If you are willing to go second hand there are usually decent ones come up on here, pre 2015 have the solenoid.


----------



## shaunclarke (Nov 30, 2011)

I thought that would be the case. Cheers guys.


----------



## Jumbo Ratty (Jan 12, 2015)

GCGlasgow said:


> If you are willing to go second hand there are usually decent ones come up on here, pre 2015 have the solenoid.


Not necessarily the case.

Gaggia started making the 2015 model in 2014.
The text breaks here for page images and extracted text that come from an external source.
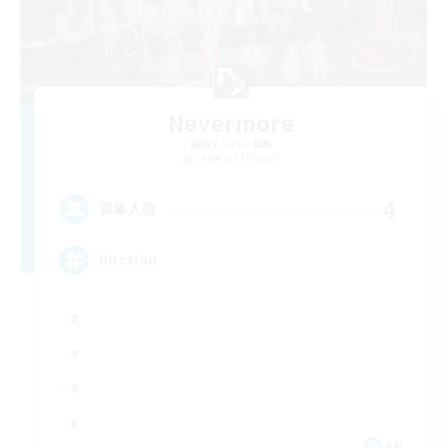
Nevermore
追加メンバー募集
Cerberus [Chaos]
4
募集人数
Russian
EN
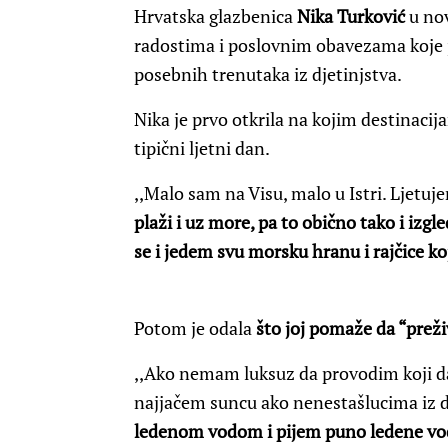
Hrvatska glazbenica
Nika Turković
u nov
radostima i poslovnim obavezama koje je 
posebnih trenutaka iz djetinjstva.
Nika je prvo otkrila na kojim destinacij
tipični ljetni dan.
,,Malo sam na Visu, malo u Istri. Ljetujem
plaži i uz more, pa to obično tako i izg
se i jedem svu morsku hranu i rajčice k
Potom je odala
što joj pomaže da “preži
,,Ako nemam luksuz da provodim koji da
najjačem suncu ako nenestašlucima iz 
ledenom vodom i pijem puno ledene vo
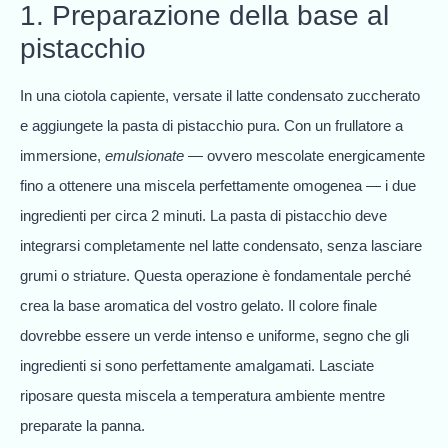
1. Preparazione della base al
pistacchio
In una ciotola capiente, versate il latte condensato zuccherato
e aggiungete la pasta di pistacchio pura. Con un frullatore a
immersione,
emulsionate
— ovvero mescolate energicamente
fino a ottenere una miscela perfettamente omogenea — i due
ingredienti per circa 2 minuti. La pasta di pistacchio deve
integrarsi completamente nel latte condensato, senza lasciare
grumi o striature. Questa operazione è fondamentale perché
crea la base aromatica del vostro gelato. Il colore finale
dovrebbe essere un verde intenso e uniforme, segno che gli
ingredienti si sono perfettamente amalgamati. Lasciate
riposare questa miscela a temperatura ambiente mentre
preparate la panna.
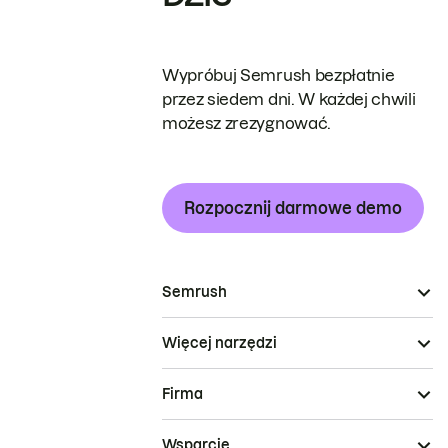
Wypróbuj Semrush bezpłatnie
przez siedem dni. W każdej chwili
możesz zrezygnować.
Rozpocznij darmowe demo
Semrush
Więcej narzędzi
Firma
Wsparcie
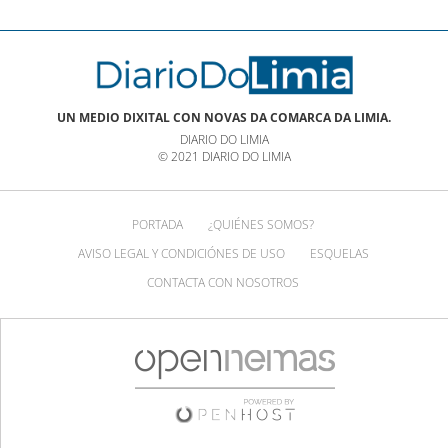
UN MEDIO DIXITAL CON NOVAS DA COMARCA DA LIMIA.
DIARIO DO LIMIA
© 2021 DIARIO DO LIMIA
PORTADA
¿QUIÉNES SOMOS?
AVISO LEGAL Y CONDICIÓNES DE USO
ESQUELAS
CONTACTA CON NOSOTROS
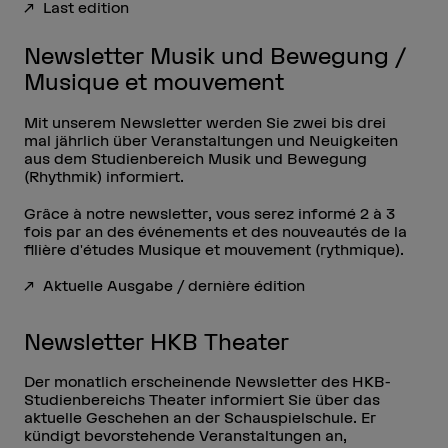
Last edition
Newsletter Musik und Bewegung /
Musique et mouvement
Mit unserem Newsletter werden Sie zwei bis drei
mal jährlich über Veranstaltungen und Neuigkeiten
aus dem Studienbereich Musik und Bewegung
(Rhythmik) informiert.
Grâce à notre newsletter, vous serez informé 2 à 3
fois par an des événements et des nouveautés de la
filière d'études Musique et mouvement (rythmique).
Aktuelle Ausgabe / dernière édition
Newsletter HKB Theater
Der monatlich erscheinende Newsletter des HKB-
Studienbereichs Theater informiert Sie über das
aktuelle Geschehen an der Schauspielschule. Er
kündigt bevorstehende Veranstaltungen an,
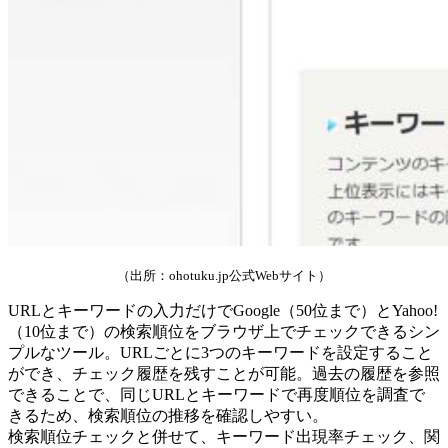
（出所：ohotuku.jp公式Webサイト）
URLとキーワードの入力だけでGoogle（50位まで）とYahoo!
（10位まで）の検索順位をブラウザ上でチェックできるシン
プルなツール。URLごとに3つのキーワードを設定すること
ができ、チェック履歴を残すことが可能。過去の履歴を参照
できることで、同じURLとキーワードで再度順位を調査で
きるため、検索順位の推移を確認しやすい。
検索順位チェックと併せて、キーワード出現率チェック、関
Go by the model number, not the year of manufacture if getting a 2014 made classic


----------



## TomBurtonArt (Jan 18, 2015)

Second hand all the way!


----------



## Rhys (Dec 21, 2014)

IIRC the new mechanical ones have black spouts on the portafilter and don't have the chrome return pipe into the drip tray. I'd go for an earlier pre-Philips one tbh with the bigger solenoid.


----------



## shaunclarke (Nov 30, 2011)

Have now picked up a good one for a bargain £100. In excellent condition. Just ordered descaler, Puly Caff and a back flush plate from Happy Donkey so can give it a good service. Just need to get it working with my MDF grinder!!! Any advice on that one much appreciated.


----------



## froggystyle (Oct 30, 2013)

MDF is stepped so might be a pain, but depending on how old the classic is, and of course how it has been treated, strip it down and clean the OPV and solenoid, drop off the shower plate and the big lump behind it and clean.

Then once cleaned get some decent beans and play away, try the grinder at finest setting first and see how you get on, hopefully you will choke it, then back off the grind and see how it goes.


----------



## shaunclarke (Nov 30, 2011)

Great advice, thank you. I brought the machine off an old couple and I don't think they really appreciated what it was or what it could do. They only used it once a week if that and only used the pressurised basket with pre-ground beans. They say it is approx. 4 or 5 years old. It looks very clean and the group head etc looks in good nick. I intend to do the Silvia steam arm upgrade also.

Do I need a pressure gauge if I want to adjust the OPV? Is it worth playing with???


----------



## froggystyle (Oct 30, 2013)

5 years old and more than likely used with bottle water, although once a week, worth a deep clean i would say.

You should drop the shower plate off often and clean anyway.

A few pressure portafilters doing the rounds on here, stick your name down for one, some will say no, i will say yes, i found the classic produced better shots after doing it..


----------



## shaunclarke (Nov 30, 2011)

I have read that is should be dropped from standard 15bar to around 10 bar?? Is that correct?


----------



## froggystyle (Oct 30, 2013)

http://coffeeforums.co.uk/showthread.php?3859-Adjusting-the-OPV-(over-Pressure-Valve)-Gaggia-Classic


----------



## Jumbo Ratty (Jan 12, 2015)

from what ive read recently they may state 15 bar factory setting but in reality its about 12 bar.

if anyone knows differently id like to hear about it, enough people have made good use of the pressure gauges doing the rounds on here.

*If your one of them what was the pressure at before you dropped it to 10 bar?*


----------